Consider the reasoning process that takes him from observations about the world to actions. He sees something, and then thinks, and then thinks some more, and then decides. Moreover, he can, if he chooses, express every step of this reasoning process in words. Does he really lose interest at the last step?
My goal here is to get people to feel the intuition that "I ought to do X" means something, and that thing is not "I think I ought to do X" or "I would think that I ought to do X if I were smarter and some other stuff".
(If you don't, I'm not sure what to do.)
People who do feel that intuition run into trouble. This is because "I ought to do X' does not refer to anything that exists. How can you make a statement that doesn't refer to anything that exists?
I've done it, and my reasoning process is still intact, and nothing has blown up. Everything seems to be fine. No one has explained to me what isn't fine about this.
Since it's intuitive, why would you not want to do it that way?
(You can argue that certain words, for certain people, do not refer to what one ought to do. But it's a different matter to suggest that no word refers to what one ought to do beyond facts about what is.)
A Flatland Argument
"I'm not interested in words, I'm interested in things. Words are just sequences of sounds or images. There's no way a sequence of arbitrary symbols could imply another sequence, or inform a decision."
"I understand how logical definitions work. I can see how, from a small set of axioms, you can derive a large number of interesting facts. But I'm not interested in words without definitions. What does "That thing, over there?" mean? Taboo finger-pointing."
"You can make statements about observations, that much is obvious. You can even talk about patterns in observations, like "the sun rises in the morning". But I don't understand your claim that there's no chocolate cake at the center of the sun. Is it about something you can see? If not, I'm not interested."
"Claims about the past make perfect sense, but I don't understand what you mean when you say something is going to happen. Sure, I see that chair, and I remember seeing the chair in the past, but what do you mean that the chair will still be there tomorrow? Taboo "will"."
Not every set of claims is reducible to every other set of claims. There is nothing special about the set "claims about the state of the world, including one's place in it and ability to affect it." If you add, however, ought-claims, then you will get a very special set - the set of all information you need to make correct decisions.

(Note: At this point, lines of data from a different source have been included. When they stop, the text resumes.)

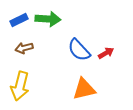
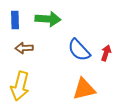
blue rectangle: moved 4 px left; rotated 66 degrees counterclockwise
brown arrow: rotated 12 degrees clockwise
red arrow: rotated 42 degrees counterclockwise
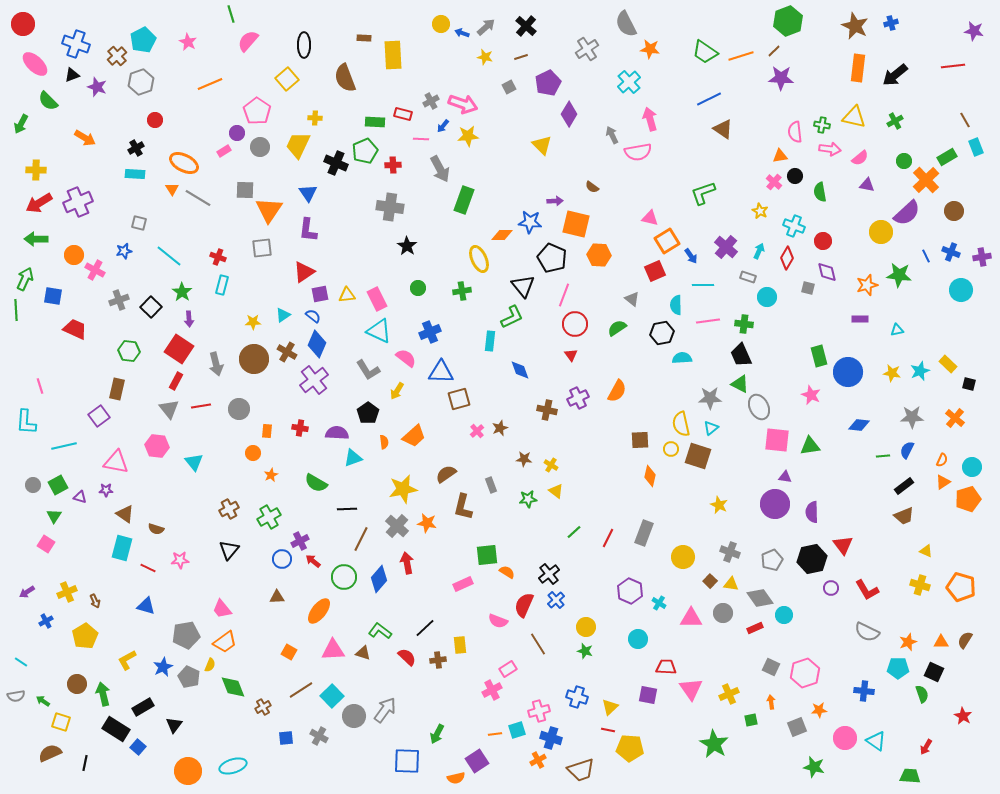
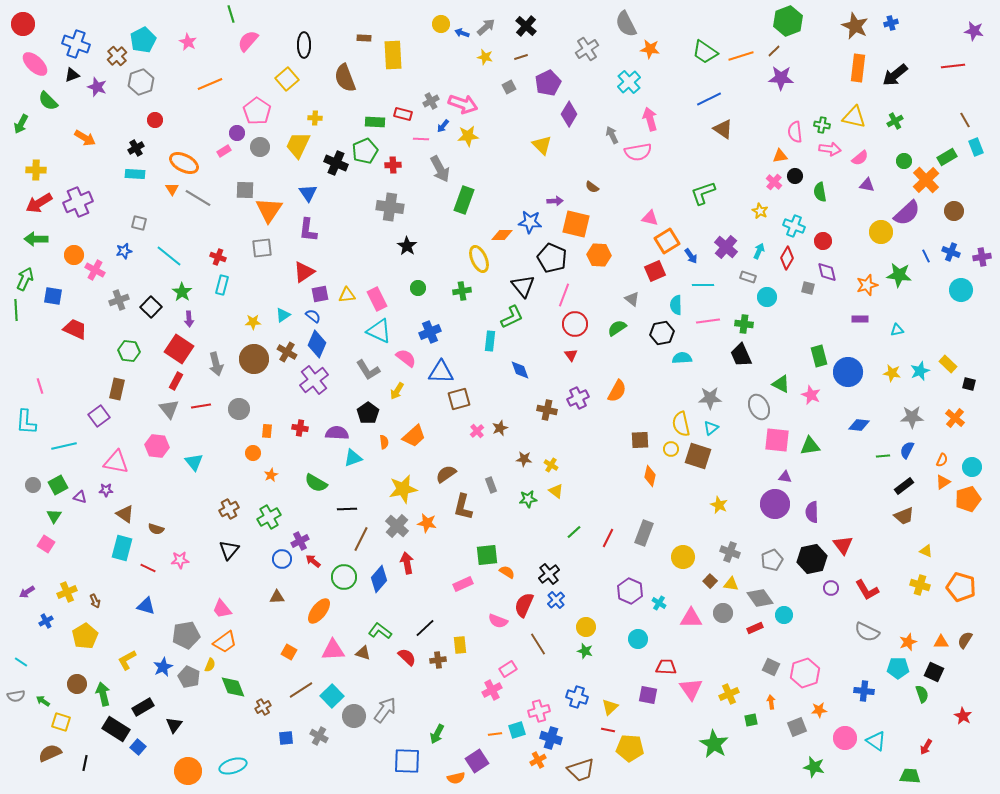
green triangle at (740, 384): moved 41 px right
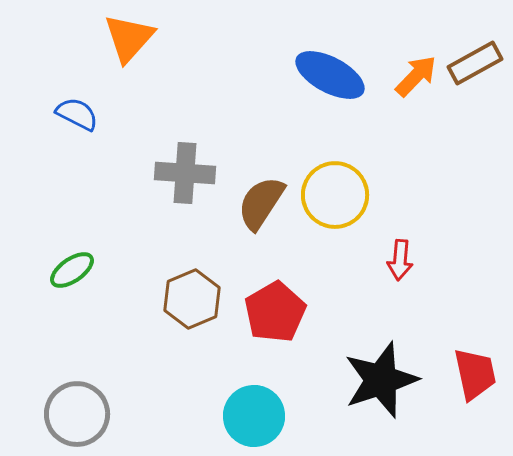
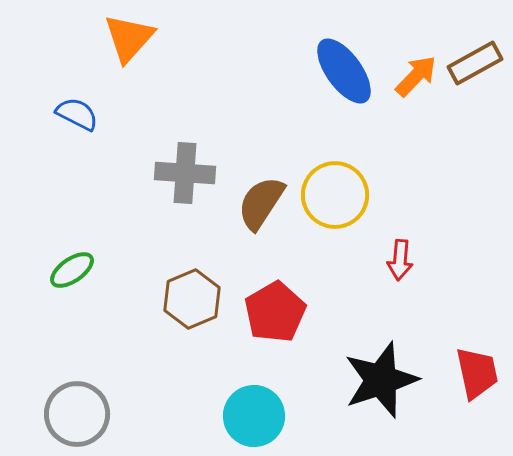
blue ellipse: moved 14 px right, 4 px up; rotated 26 degrees clockwise
red trapezoid: moved 2 px right, 1 px up
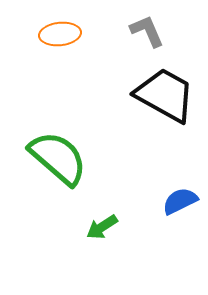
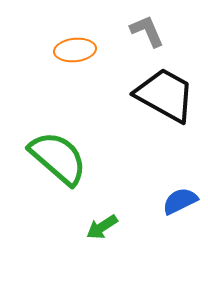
orange ellipse: moved 15 px right, 16 px down
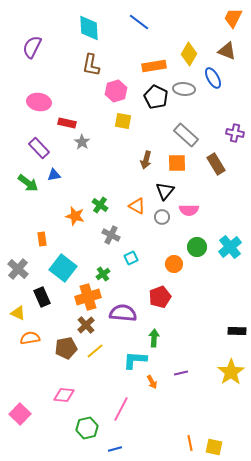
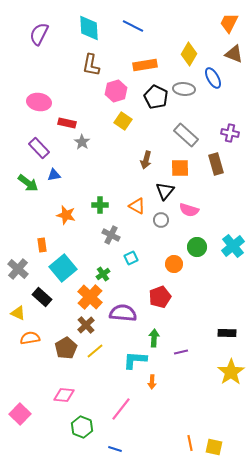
orange trapezoid at (233, 18): moved 4 px left, 5 px down
blue line at (139, 22): moved 6 px left, 4 px down; rotated 10 degrees counterclockwise
purple semicircle at (32, 47): moved 7 px right, 13 px up
brown triangle at (227, 51): moved 7 px right, 3 px down
orange rectangle at (154, 66): moved 9 px left, 1 px up
yellow square at (123, 121): rotated 24 degrees clockwise
purple cross at (235, 133): moved 5 px left
orange square at (177, 163): moved 3 px right, 5 px down
brown rectangle at (216, 164): rotated 15 degrees clockwise
green cross at (100, 205): rotated 35 degrees counterclockwise
pink semicircle at (189, 210): rotated 18 degrees clockwise
orange star at (75, 216): moved 9 px left, 1 px up
gray circle at (162, 217): moved 1 px left, 3 px down
orange rectangle at (42, 239): moved 6 px down
cyan cross at (230, 247): moved 3 px right, 1 px up
cyan square at (63, 268): rotated 12 degrees clockwise
black rectangle at (42, 297): rotated 24 degrees counterclockwise
orange cross at (88, 297): moved 2 px right; rotated 30 degrees counterclockwise
black rectangle at (237, 331): moved 10 px left, 2 px down
brown pentagon at (66, 348): rotated 20 degrees counterclockwise
purple line at (181, 373): moved 21 px up
orange arrow at (152, 382): rotated 32 degrees clockwise
pink line at (121, 409): rotated 10 degrees clockwise
green hexagon at (87, 428): moved 5 px left, 1 px up; rotated 25 degrees counterclockwise
blue line at (115, 449): rotated 32 degrees clockwise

I can't see a reason to make claims that aren't reducible, by definition, to that.
The Bootstrapping Trick
Suppose an AI wants to find out what Bob means when he says "water'. AI could ask him if various items were and were not water. But Bob might get temporarily confused in any number of ways - he could mix up his words, he could hallucinate, or anything else. So the AI decides instead to wait. The AI will give Bob time, and everything else he needs, to make the decision. In this way, by giving Bob all the abilities he needs to replicate his abstract concept of a process that decides if something is or is not "water", the AI can duplicate this process.
The following statement is true:
A substance is water (in Bob's language) if and only if Bob, given all the time, intelligence, and other resources he wants, decides that it is water.
But this is certainly not the definition of water! Imagine if Bob used this criterion to evaluate what was and was not water. He would suffer from an infinite regress. The definition of water is something else. The statement "This is water" reduces to a set of facts about this, not a set of facts about this and Bob's head.
The extension to morality should be obvious.
What one is forced to do by this argument, if one wants to speak only in physical statements, is to say that "should" has a really, really long definition that incorporates all components of human value. When a simple word has a really, really long definition, we should worry that something is up.
Well, why does it have a long definition? It has a long definition because that's what we believe is important. To say that people who use (in this sense) "should" to mean different things just disagree about definitions is to paper over and cover up the fact that they disagree about what's important.
What do I care about?
In this essay I talk about what I believe about rather than what I care about. What I care about seems like an entirely emotional question to me. I cannot Shut Up And Multiply about what I care about. If I do, in fact, Shut Up and Multiply, then it is because I believe that doing so is right. Suppose I believe that my future emotions will follow multiplication. I would have to, then, believe that I am going to self-modify into someone who multiplies. I would only do this because of a belief that doing so is right.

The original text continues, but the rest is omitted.